IMF Managing Director Kristalina Georgieva called Vietnam a “bright star” and predicted that Vietnam’s growth would double the global economic growth rate.
This information was shared by Kristalina Georgieva, Managing Director of the International Monetary Fund (IMF), during her meeting with Prime Minister Pham Minh Chinh at the expanded G7 summit on May 20th in Hiroshima, Japan.
Georgieva believes that Vietnam is a shining star in the global economic landscape, with a promising growth rate amidst the significant fluctuations, risks, and impact of the Covid-19 pandemic on the global economy.
The IMF Managing Director further emphasized that Vietnam has effectively implemented monetary policies, which have helped sustain its growth momentum during challenging times. The organization forecasts that Vietnam’s economy will grow at twice the rate of the global economy.
In its forecast released in February, the IMF projected global economic growth of around 2.9% this year, a 0.5 percentage point decrease compared to the previous year.
Due to its high degree of economic openness, Vietnam’s economic growth this year is expected to be affected by the global economic recession, tightening monetary policies in developed countries, soaring commodity prices, and geopolitical fluctuations.
Vietnam has a dynamic economy and growth
Several financial institutions and entities have adjusted their GDP growth forecasts for Vietnam this year compared to their previous assessments.
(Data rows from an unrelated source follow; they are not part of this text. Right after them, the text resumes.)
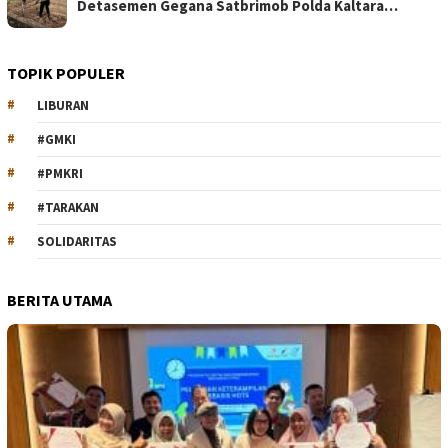
Detasemen Gegana Satbrimob Polda Kaltara…
TOPIK POPULER
LIBURAN
#GMKI
#PMKRI
#TARAKAN
SOLIDARITAS
BERITA UTAMA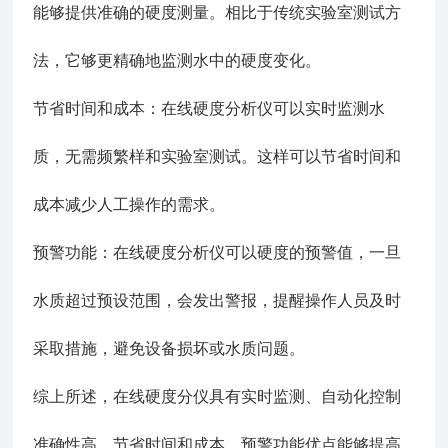
能够提供准确的硬度测量。相比于传统实验室测试方
法，它够更精确地监测水中的硬度变化。
节省时间和成本：在线硬度分析仪可以实时监测水
质，无需频繁样和实验室测试。这样可以节省时间和
成本减少人工操作的需求。
预警功能：在线硬度分析仪可以硬度的预警值，一旦
水质超过预设范围，会发出警报，提醒操作人员及时
采取措施，避免设备损坏或水质问题。
综上所述，在线硬度分仪具有实时监测、自动化控制
准确性高、节省时间和成本、预警功能优点能够提高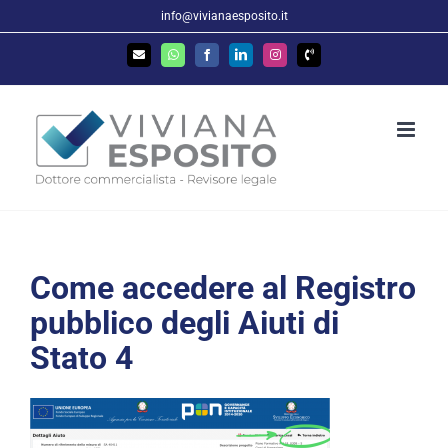
Salta
info@vivianaesposito.it
al
Email
WhatsApp
Facebook
LinkedIn
Instagram
Phone
contenuto
Come accedere al Registro
pubblico degli Aiuti di
Stato 4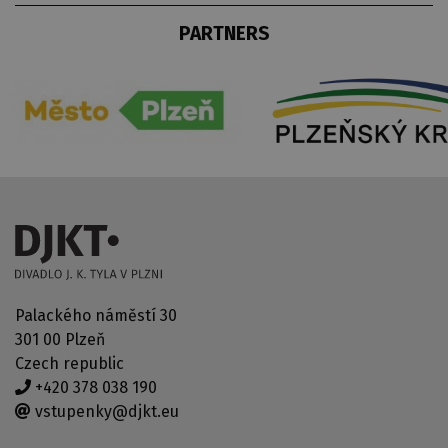
PARTNERS
Palackého náměstí 30
301 00 Plzeň
Czech republic
+420 378 038 190
vstupenky@djkt.eu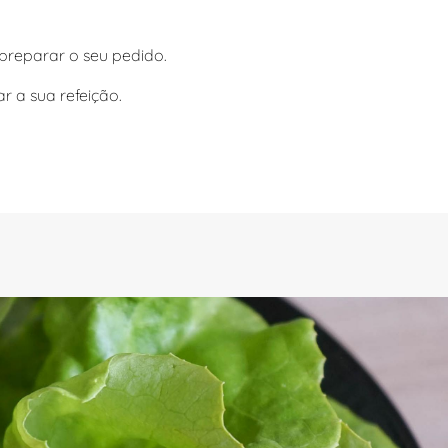
preparar o seu pedido.
 a sua refeição.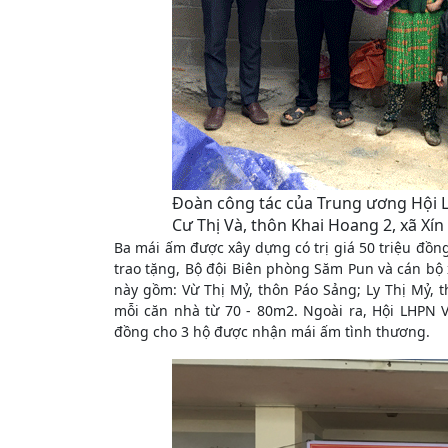
Đoàn công tác của Trung ương Hội L
Cư Thị Và, thôn Khai Hoang 2, xã Xín 
Ba mái ấm được xây dựng có trị giá 50 triệu đồng
trao tặng, Bộ đội Biên phòng Săm Pun và cán bộ 
này gồm: Vừ Thị Mỷ, thôn Páo Sảng; Ly Thị Mỷ, t
mỗi căn nhà từ 70 - 80m2. Ngoài ra, Hội LHPN V
đồng cho 3 hộ được nhận mái ấm tình thương.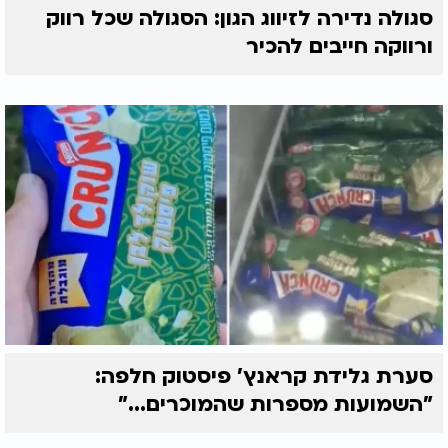
סגולה נדירה לזיווג הגון: הסגולה שכל רווק
ורווקה חייבים להכיר
סערת גלידת קראנץ' פיסטוק חלפה:
"השמועות מספרות שהמוכרים..."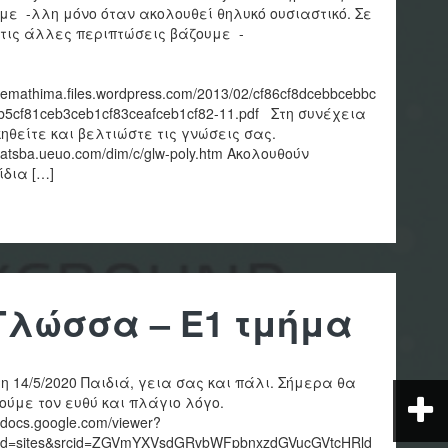
με -λλη μόνο όταν ακολουθεί θηλυκό ουσιαστικό. Σε
τις άλλες περιπτώσεις βάζουμε -
λυ.
//emathima.files.wordpress.com/2013/02/cf86cf8dcebbcebbc
eb5cf81ceb3ceb1cf83ceafceb1cf82-11.pdf Στη συνέχεια
ηθείτε και βελτιώστε τις γνώσεις σας.
/katsba.ueuo.com/dim/c/glw-poly.htm Ακολουθούν
ίδια […]
Γλώσσα – Ε1 τμήμα
η 14/5/2020 Παιδιά, γεια σας και πάλι. Σήμερα θα
ούμε τον ευθύ και πλάγιο λόγο.
//docs.google.com/viewer?
id=sites&srcid=ZGVmYXVsdGRvbWFpbnxzdGVucGVtcHRld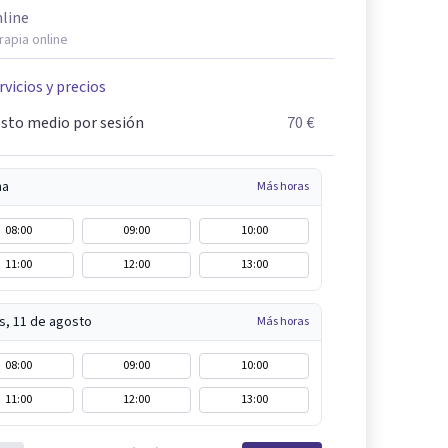
line
rapia online
rvicios y precios
sto medio por sesión
70 €
na
Más horas
08:00
09:00
10:00
11:00
12:00
13:00
s, 11 de agosto
Más horas
08:00
09:00
10:00
11:00
12:00
13:00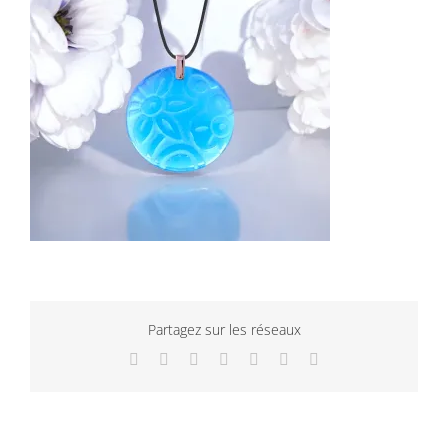
Partagez sur les réseaux
Facebook
Twitter
LinkedIn
WhatsApp
Tumblr
Pinterest
Email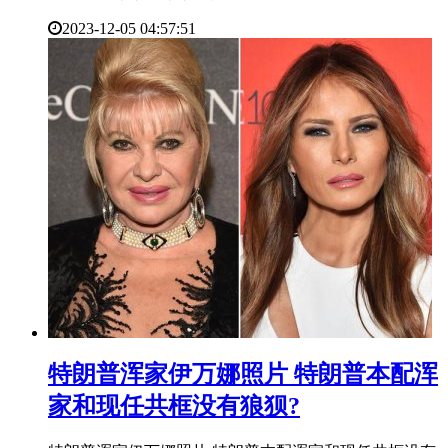
2023-12-05 04:57:51
​特朗普浑家伊万娜照片 特朗普本配浑
家和现任共框没有狼狈?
For instance, the World Bank projected a GDP growth of 6.3% (instead of 6.7%); the Asian Development Bank forecasted 6.5%; and Standard Chartered predicted 6.5%. With these projections, Vietnam’s growth this year surpasses the global growth rate by more than double.
In the first four months of this year, GDP increased by 3.32% despite facing various pressures from global economic fluctuations and domestic factors.
Amid ongoing economic challenges, Prime Minister Pham Minh Chinh requested continued policy advice from the IMF regarding economic management, enhancement of fiscal and monetary tools, and financial and banking restructuring for the Vietnamese government.
Georgieva affirmed that the IMF would provide guidance on interest rates, monetary policies, and strengthen Vietnam’s self-reliance capacity to cope with crises.
Last year, Vietnam’s GDP grew by 8.02%, the highest rate in the past ten years. The average per capita income reached $4,110, and the national brand value was $431 billion.